§ Work instruction:
All of the data below should be written out again exactly.

···

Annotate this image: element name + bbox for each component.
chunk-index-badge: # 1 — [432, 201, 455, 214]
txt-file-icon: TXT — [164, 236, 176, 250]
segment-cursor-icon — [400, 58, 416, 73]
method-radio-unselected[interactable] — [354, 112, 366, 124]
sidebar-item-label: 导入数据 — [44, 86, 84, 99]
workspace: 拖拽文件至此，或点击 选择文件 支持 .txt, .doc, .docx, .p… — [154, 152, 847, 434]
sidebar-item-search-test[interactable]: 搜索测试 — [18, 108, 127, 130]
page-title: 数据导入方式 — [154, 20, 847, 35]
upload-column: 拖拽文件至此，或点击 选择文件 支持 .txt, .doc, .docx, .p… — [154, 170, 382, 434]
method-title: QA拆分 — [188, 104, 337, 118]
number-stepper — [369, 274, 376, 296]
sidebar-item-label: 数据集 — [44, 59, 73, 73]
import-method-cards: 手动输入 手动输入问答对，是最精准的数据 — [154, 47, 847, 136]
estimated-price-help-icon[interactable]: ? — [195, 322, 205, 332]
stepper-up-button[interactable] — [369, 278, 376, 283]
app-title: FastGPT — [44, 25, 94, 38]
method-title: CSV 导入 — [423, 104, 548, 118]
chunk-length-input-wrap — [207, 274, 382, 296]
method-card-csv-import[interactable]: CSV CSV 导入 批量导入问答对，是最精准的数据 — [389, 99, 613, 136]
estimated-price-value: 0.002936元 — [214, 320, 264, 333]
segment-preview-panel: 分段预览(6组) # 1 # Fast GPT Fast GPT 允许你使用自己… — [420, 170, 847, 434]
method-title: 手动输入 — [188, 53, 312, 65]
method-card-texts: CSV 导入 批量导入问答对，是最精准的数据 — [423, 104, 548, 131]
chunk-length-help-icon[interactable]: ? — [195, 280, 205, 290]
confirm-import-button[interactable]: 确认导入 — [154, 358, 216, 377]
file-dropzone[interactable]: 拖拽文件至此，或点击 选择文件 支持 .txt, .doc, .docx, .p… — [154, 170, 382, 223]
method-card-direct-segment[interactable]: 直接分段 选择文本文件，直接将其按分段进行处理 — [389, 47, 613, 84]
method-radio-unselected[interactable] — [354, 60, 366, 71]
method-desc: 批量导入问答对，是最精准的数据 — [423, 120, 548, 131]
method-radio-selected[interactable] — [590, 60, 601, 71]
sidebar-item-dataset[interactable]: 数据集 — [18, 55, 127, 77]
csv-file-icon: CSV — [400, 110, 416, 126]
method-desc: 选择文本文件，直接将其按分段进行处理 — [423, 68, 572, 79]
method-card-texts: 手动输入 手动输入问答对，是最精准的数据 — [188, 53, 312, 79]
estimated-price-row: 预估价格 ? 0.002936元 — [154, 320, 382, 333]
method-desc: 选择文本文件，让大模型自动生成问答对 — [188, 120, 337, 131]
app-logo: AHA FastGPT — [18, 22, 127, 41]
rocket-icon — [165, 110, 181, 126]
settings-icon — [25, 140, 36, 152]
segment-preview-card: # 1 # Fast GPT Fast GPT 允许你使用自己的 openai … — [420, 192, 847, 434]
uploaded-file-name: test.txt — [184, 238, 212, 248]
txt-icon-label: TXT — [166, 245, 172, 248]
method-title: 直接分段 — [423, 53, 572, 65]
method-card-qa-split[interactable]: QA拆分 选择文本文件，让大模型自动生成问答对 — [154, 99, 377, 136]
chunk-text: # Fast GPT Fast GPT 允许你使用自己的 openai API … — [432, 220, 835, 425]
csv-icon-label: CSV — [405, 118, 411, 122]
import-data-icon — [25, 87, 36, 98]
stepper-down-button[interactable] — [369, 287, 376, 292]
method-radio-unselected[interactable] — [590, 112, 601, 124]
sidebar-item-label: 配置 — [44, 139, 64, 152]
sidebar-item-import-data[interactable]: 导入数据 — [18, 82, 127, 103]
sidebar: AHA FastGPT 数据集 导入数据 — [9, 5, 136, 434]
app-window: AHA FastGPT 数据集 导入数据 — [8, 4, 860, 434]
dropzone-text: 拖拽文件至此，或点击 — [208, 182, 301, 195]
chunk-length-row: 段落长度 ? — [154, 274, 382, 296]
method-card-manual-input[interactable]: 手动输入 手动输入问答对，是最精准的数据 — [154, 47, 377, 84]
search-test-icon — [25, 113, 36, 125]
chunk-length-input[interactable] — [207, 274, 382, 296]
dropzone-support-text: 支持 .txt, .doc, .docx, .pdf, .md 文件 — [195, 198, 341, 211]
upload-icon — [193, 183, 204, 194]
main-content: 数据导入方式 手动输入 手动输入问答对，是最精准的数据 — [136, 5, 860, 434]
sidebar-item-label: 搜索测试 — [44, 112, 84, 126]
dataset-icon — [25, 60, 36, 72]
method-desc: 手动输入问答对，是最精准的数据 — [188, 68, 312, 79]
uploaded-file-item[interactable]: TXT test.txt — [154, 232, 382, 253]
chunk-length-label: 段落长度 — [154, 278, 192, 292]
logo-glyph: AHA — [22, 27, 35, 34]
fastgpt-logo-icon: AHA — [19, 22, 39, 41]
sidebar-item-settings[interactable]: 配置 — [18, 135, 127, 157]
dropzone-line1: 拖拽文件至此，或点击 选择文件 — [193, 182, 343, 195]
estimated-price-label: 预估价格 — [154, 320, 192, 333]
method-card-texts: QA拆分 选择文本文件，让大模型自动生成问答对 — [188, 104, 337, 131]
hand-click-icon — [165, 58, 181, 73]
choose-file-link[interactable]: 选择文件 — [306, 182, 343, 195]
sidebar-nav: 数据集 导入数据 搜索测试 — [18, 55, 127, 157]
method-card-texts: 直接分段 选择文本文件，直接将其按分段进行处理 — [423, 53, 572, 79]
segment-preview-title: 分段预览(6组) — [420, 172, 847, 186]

···

§ Reply to the task:
Annotate this image: element name + bbox for each component.
chunk-index-badge: # 1 — [432, 201, 455, 214]
txt-file-icon: TXT — [164, 236, 176, 250]
segment-cursor-icon — [400, 58, 416, 73]
method-radio-unselected[interactable] — [354, 112, 366, 124]
sidebar-item-label: 导入数据 — [44, 86, 84, 99]
workspace: 拖拽文件至此，或点击 选择文件 支持 .txt, .doc, .docx, .p… — [154, 152, 847, 434]
sidebar-item-search-test[interactable]: 搜索测试 — [18, 108, 127, 130]
page-title: 数据导入方式 — [154, 20, 847, 35]
upload-column: 拖拽文件至此，或点击 选择文件 支持 .txt, .doc, .docx, .p… — [154, 170, 382, 434]
method-title: QA拆分 — [188, 104, 337, 118]
number-stepper — [369, 274, 376, 296]
sidebar-item-label: 数据集 — [44, 59, 73, 73]
import-method-cards: 手动输入 手动输入问答对，是最精准的数据 — [154, 47, 847, 136]
estimated-price-help-icon[interactable]: ? — [195, 322, 205, 332]
stepper-up-button[interactable] — [369, 278, 376, 283]
app-title: FastGPT — [44, 25, 94, 38]
method-title: CSV 导入 — [423, 104, 548, 118]
chunk-length-input-wrap — [207, 274, 382, 296]
method-card-csv-import[interactable]: CSV CSV 导入 批量导入问答对，是最精准的数据 — [389, 99, 613, 136]
estimated-price-value: 0.002936元 — [214, 320, 264, 333]
segment-preview-panel: 分段预览(6组) # 1 # Fast GPT Fast GPT 允许你使用自己… — [420, 170, 847, 434]
method-title: 手动输入 — [188, 53, 312, 65]
method-card-texts: CSV 导入 批量导入问答对，是最精准的数据 — [423, 104, 548, 131]
chunk-length-help-icon[interactable]: ? — [195, 280, 205, 290]
confirm-import-button[interactable]: 确认导入 — [154, 358, 216, 377]
file-dropzone[interactable]: 拖拽文件至此，或点击 选择文件 支持 .txt, .doc, .docx, .p… — [154, 170, 382, 223]
method-card-direct-segment[interactable]: 直接分段 选择文本文件，直接将其按分段进行处理 — [389, 47, 613, 84]
method-radio-unselected[interactable] — [354, 60, 366, 71]
method-desc: 批量导入问答对，是最精准的数据 — [423, 120, 548, 131]
method-radio-selected[interactable] — [590, 60, 601, 71]
sidebar-item-dataset[interactable]: 数据集 — [18, 55, 127, 77]
csv-file-icon: CSV — [400, 110, 416, 126]
method-desc: 选择文本文件，直接将其按分段进行处理 — [423, 68, 572, 79]
method-card-texts: 手动输入 手动输入问答对，是最精准的数据 — [188, 53, 312, 79]
estimated-price-row: 预估价格 ? 0.002936元 — [154, 320, 382, 333]
method-desc: 选择文本文件，让大模型自动生成问答对 — [188, 120, 337, 131]
app-logo: AHA FastGPT — [18, 22, 127, 41]
rocket-icon — [165, 110, 181, 126]
settings-icon — [25, 140, 36, 152]
segment-preview-card: # 1 # Fast GPT Fast GPT 允许你使用自己的 openai … — [420, 192, 847, 434]
uploaded-file-name: test.txt — [184, 238, 212, 248]
txt-icon-label: TXT — [166, 245, 172, 248]
method-title: 直接分段 — [423, 53, 572, 65]
method-card-qa-split[interactable]: QA拆分 选择文本文件，让大模型自动生成问答对 — [154, 99, 377, 136]
chunk-text: # Fast GPT Fast GPT 允许你使用自己的 openai API … — [432, 220, 835, 425]
csv-icon-label: CSV — [405, 118, 411, 122]
import-data-icon — [25, 87, 36, 98]
stepper-down-button[interactable] — [369, 287, 376, 292]
method-radio-unselected[interactable] — [590, 112, 601, 124]
sidebar-item-label: 配置 — [44, 139, 64, 152]
sidebar-item-import-data[interactable]: 导入数据 — [18, 82, 127, 103]
sidebar: AHA FastGPT 数据集 导入数据 — [9, 5, 136, 434]
app-window: AHA FastGPT 数据集 导入数据 — [8, 4, 860, 434]
dropzone-text: 拖拽文件至此，或点击 — [208, 182, 301, 195]
chunk-length-row: 段落长度 ? — [154, 274, 382, 296]
method-card-manual-input[interactable]: 手动输入 手动输入问答对，是最精准的数据 — [154, 47, 377, 84]
search-test-icon — [25, 113, 36, 125]
chunk-length-input[interactable] — [207, 274, 382, 296]
dropzone-support-text: 支持 .txt, .doc, .docx, .pdf, .md 文件 — [195, 198, 341, 211]
upload-icon — [193, 183, 204, 194]
main-content: 数据导入方式 手动输入 手动输入问答对，是最精准的数据 — [136, 5, 860, 434]
sidebar-item-label: 搜索测试 — [44, 112, 84, 126]
dataset-icon — [25, 60, 36, 72]
method-desc: 手动输入问答对，是最精准的数据 — [188, 68, 312, 79]
uploaded-file-item[interactable]: TXT test.txt — [154, 232, 382, 253]
chunk-length-label: 段落长度 — [154, 278, 192, 292]
logo-glyph: AHA — [22, 27, 35, 34]
fastgpt-logo-icon: AHA — [19, 22, 39, 41]
sidebar-item-settings[interactable]: 配置 — [18, 135, 127, 157]
dropzone-line1: 拖拽文件至此，或点击 选择文件 — [193, 182, 343, 195]
estimated-price-label: 预估价格 — [154, 320, 192, 333]
method-card-texts: QA拆分 选择文本文件，让大模型自动生成问答对 — [188, 104, 337, 131]
hand-click-icon — [165, 58, 181, 73]
choose-file-link[interactable]: 选择文件 — [306, 182, 343, 195]
sidebar-nav: 数据集 导入数据 搜索测试 — [18, 55, 127, 157]
method-card-texts: 直接分段 选择文本文件，直接将其按分段进行处理 — [423, 53, 572, 79]
segment-preview-title: 分段预览(6组) — [420, 172, 847, 186]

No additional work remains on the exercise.